INCOME $1414.14 take home pay every two weeks, plus I bartend once in a while to make some extra cash, but anyway lets go with a very conservative estimate and just say this: $2800 per month
DEBTS CC1 - $0.00 - Always paid off at the end of the month, normally around $200 CC2 - $0.00 - Always paid off at the end of the month, normally around $100 Car - $20,738.80 @ 3.49% - $427.53 per month SL1 - $43,942.62 @ 7% - $415.15 per month SL2 - $15,531.46 @ 6.8% - $165.40 per month starting 12/2010 SL3 - $8,509.58 @ 6.8% - $98.58 per month starting 01/2011 Total: $88,722.46 - $1106.66 per month
ASSETS Checking Account - $620.00 Roth IRA - $14,218.93 (Max contributed for 2010 already) Investments - $38,848.66 (Stocks and mutual funds, dividends of about $125 per month) ING Savings Targeted Accounts - $1,105.77 @ 1.10% TSP - $3,090.93 - Contributing about $400 a month automatically Total: $57,884.29
NET WORTH: ($30,838.17)
I recently setup $100 per paycheck to be put into my savings account, so that leaves me with $2600 a month for expenses.
For the time being, I am paying $1000/month towards the car and $1000/month towards SL1, leaving me with $600 a month left over. After I pay my credit cards each month, I look at my checking account and see if I have more than $500. Everything over $500 I have is then split in half. I have been taking one half and moving it to ING to be saved in one of my targeted accounts (emergency, vehicle expenses, general), and the other half I add to principal on the car (which is insanely easy to pay online). For instance, this past month I added an extra $61 each to ING and the car payment, and it looks like I'll have somewhere around that amount again this month.

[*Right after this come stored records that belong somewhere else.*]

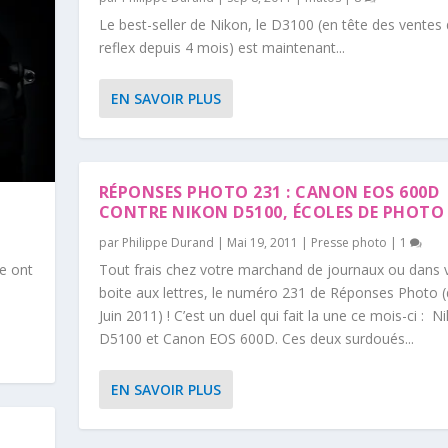
Le best-seller de Nikon, le D3100 (en tête des ventes
reflex depuis 4 mois) est maintenant...
EN SAVOIR PLUS
RÉPONSES PHOTO 231 : CANON EOS 600D
CONTRE NIKON D5100, ÉCOLES DE PHOTO
par
Philippe Durand
|
Mai 19, 2011
|
Presse photo
|
1
e ont
Tout frais chez votre marchand de journaux ou dans 
boite aux lettres, le numéro 231 de Réponses Photo (
Juin 2011) ! C’est un duel qui fait la une ce mois-ci : N
D5100 et Canon EOS 600D. Ces deux surdoués...
EN SAVOIR PLUS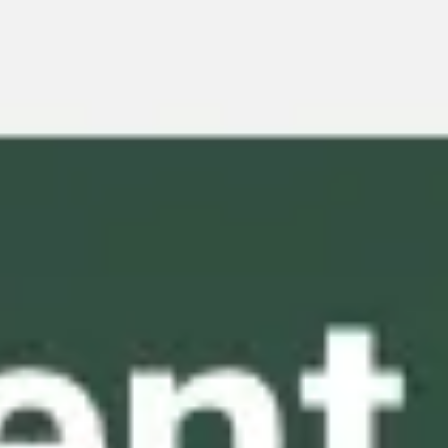
Miroverse
Vorlagen
Für dich
Mit KI beschleunigt
Nach Einsatzbereich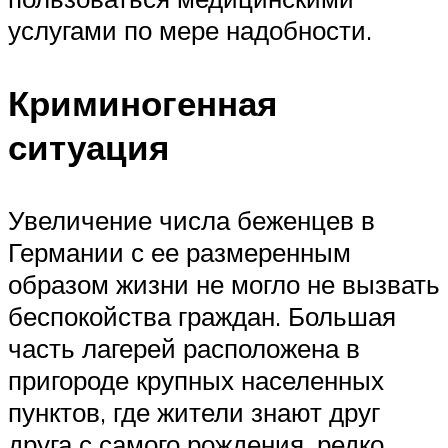
услугами по мере надобности.
Криминогенная
ситуация
Увеличение числа беженцев в
Германии с ее размеренным
образом жизни не могло не вызвать
беспокойства граждан. Большая
часть лагерей расположена в
пригороде крупных населенных
пунктов, где жители знают друг
друга с самого рождения, редко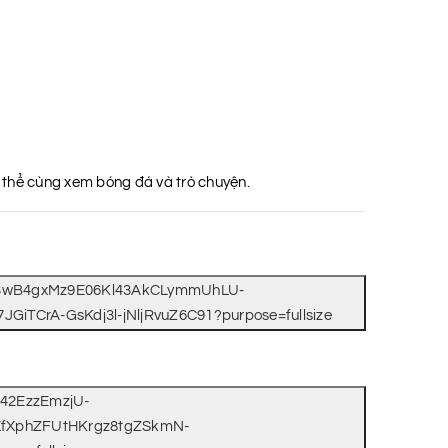
ó thể cùng xem bóng đá và trò chuyện.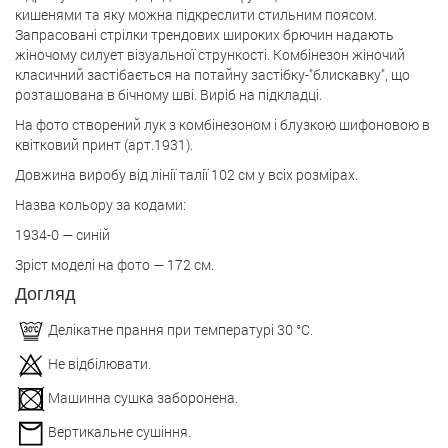
кишенями та яку можна підкреслити стильним поясом.
Запрасовані стрілки трендових широких брючин надають
жіночому силует візуальної стрункості. Комбінезон жіночий
класичний застібається на потайну застібку-"блискавку", що
розташована в бічному шві. Виріб на підкладці.
На фото створений лук з комбінезоном і блузкою шифоновою в
квітковий принт (арт.1931).
Довжина виробу від лінії талії 102 см у всіх розмірах.
Назва кольору за кодами:
1934-0 — синій
Зріст моделі на фото — 172 см.
Догляд
Делікатне прання при температурі 30 °С.
Не відбілювати.
Машинна сушка заборонена.
Вертикальне сушіння.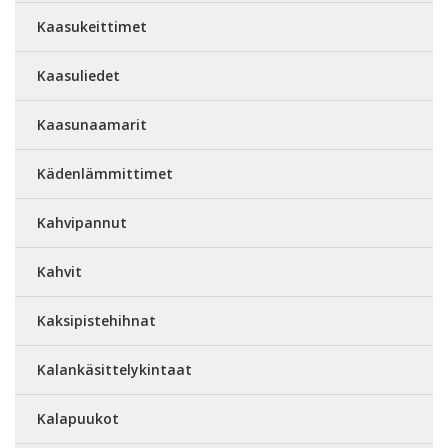
Kaasukeittimet
Kaasuliedet
Kaasunaamarit
Kädenlämmittimet
Kahvipannut
Kahvit
Kaksipistehihnat
Kalankäsittelykintaat
Kalapuukot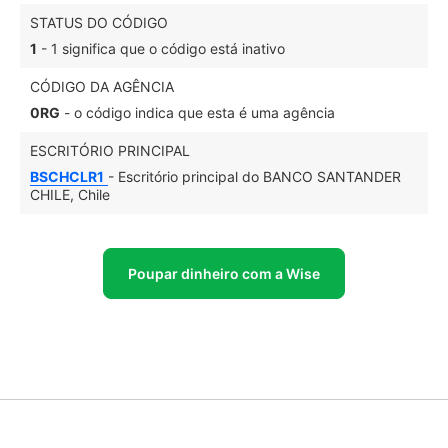
STATUS DO CÓDIGO
1
- 1 significa que o código está inativo
CÓDIGO DA AGÊNCIA
0RG
- o código indica que esta é uma agência
ESCRITÓRIO PRINCIPAL
BSCHCLR1
- Escritório principal do BANCO SANTANDER
CHILE, Chile
Poupar dinheiro com a Wise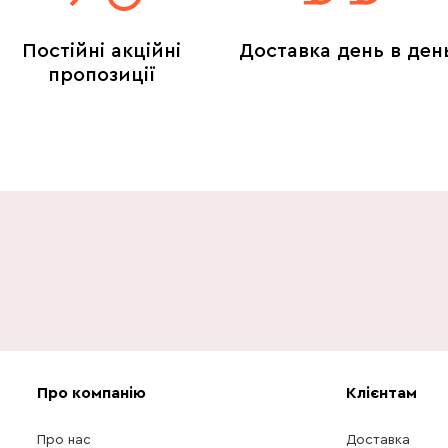
Постійні акційні
Доставка день в ден
пропозиції
Про компанію
Клієнтам
Про нас
Доставка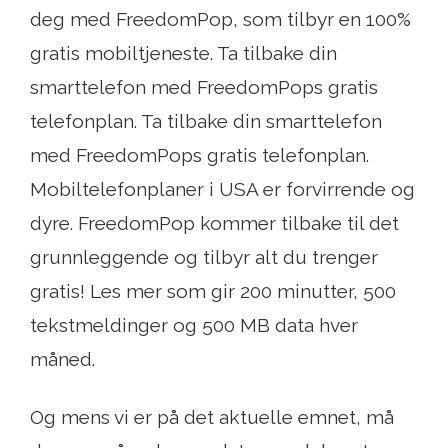
deg med FreedomPop, som tilbyr en 100%
gratis mobiltjeneste. Ta tilbake din
smarttelefon med FreedomPops gratis
telefonplan. Ta tilbake din smarttelefon
med FreedomPops gratis telefonplan.
Mobiltelefonplaner i USA er forvirrende og
dyre. FreedomPop kommer tilbake til det
grunnleggende og tilbyr alt du trenger
gratis! Les mer som gir 200 minutter, 500
tekstmeldinger og 500 MB data hver
måned.
Og mens vi er på det aktuelle emnet, må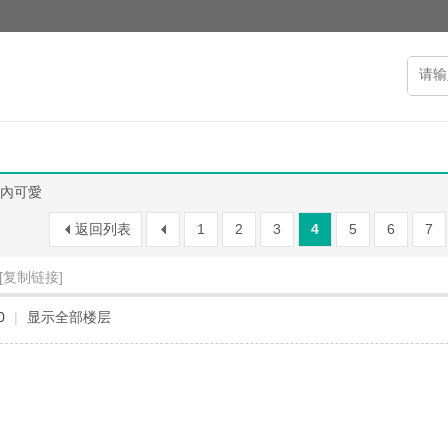
內可愛
返回列表
1
2
3
4
5
6
7
[复制链接]
0
|
显示全部楼层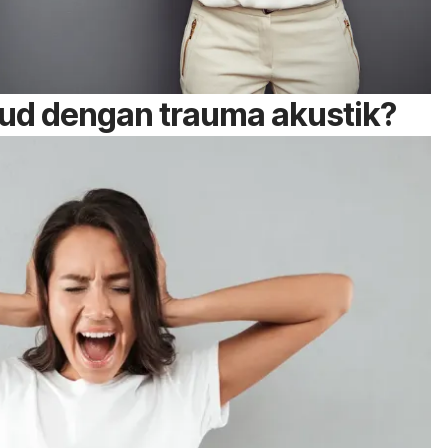
ud dengan trauma akustik?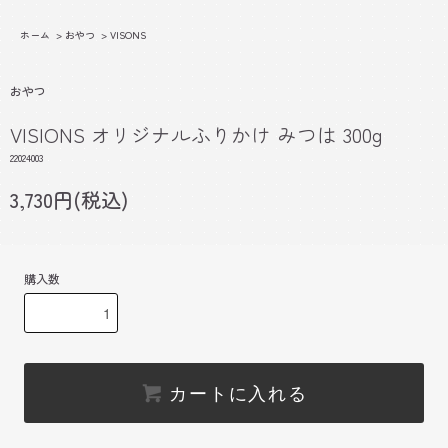
ホーム
>
おやつ
>
VISONS
おやつ
VISIONS オリジナルふりかけ みつは 300g
22024003
3,730円(税込)
購入数
カートに入れる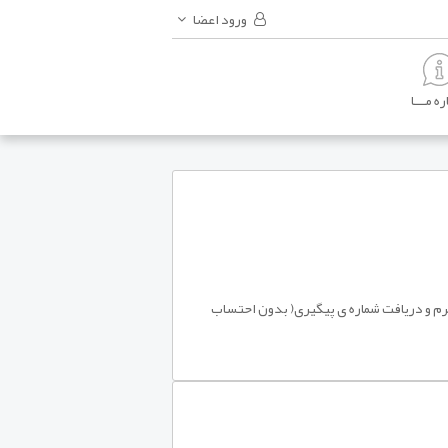
ورود اعضا
ه مـــا
 72 ساعت کاری و موارد دیگر، ظرف 24 ساعت کاری بعد از پرکردن فرم و دریافت شماره ی پیگیری( بدون احتساب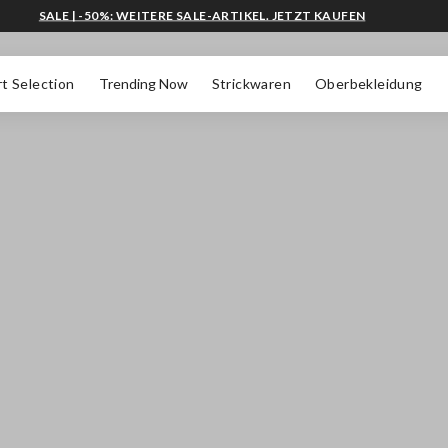
SALE | -50%: WEITERE SALE-ARTIKEL. JETZT KAUFEN
t Selection
Trending Now
Strickwaren
Oberbekleidung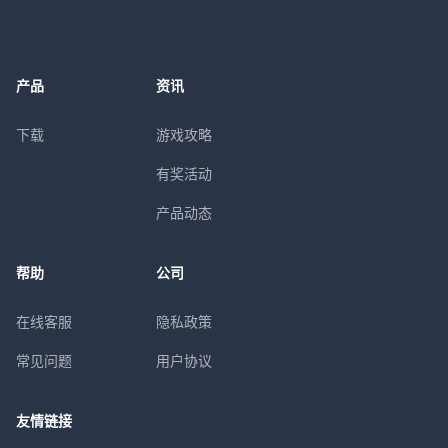
产品
资讯
下载
游戏攻略
有奖活动
产品动态
帮助
公司
在线客服
隐私政策
常见问题
用户协议
友情链接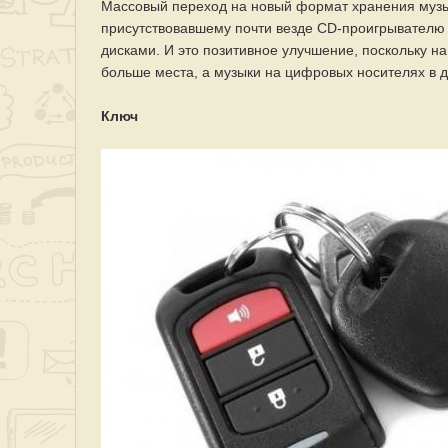
Массовый переход на новый формат хранения музы
присутствовавшему почти везде CD-проигрывателю
дисками. И это позитивное улучшение, поскольку н
больше места, а музыки на цифровых носителях в д
Ключ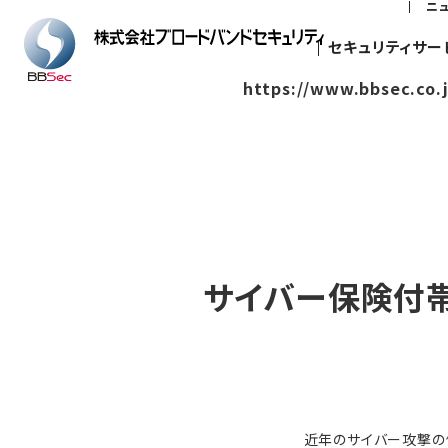
ニ
セキュリティサー
https://www.bbsec.co.
サイバー保険付
近年のサイバー攻撃の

For the time being, I am comfortable. The extra money I make bartending normally goes towards my "discretionary" spending, but every once in awhile if I get a good night, I'll put $100 or $200 into my checking account.
In January, my pay will be increasing, to what I conservatively estimate at being $3,200 a month. This will also mean an increase in my monthly TSP contribution. I plan on throwing the extra money at the loans, though I'm not truly sure which loans should be attacked first due to tax benefits and such.
Long term, I hope to be able to buy my own house in a couple of years, but for now, paying off my debts, while still investing a little bit is my priority.
Last edited by fireEngineer on Wed Oct 13, 2010 4:28 am, edited 1 time in total.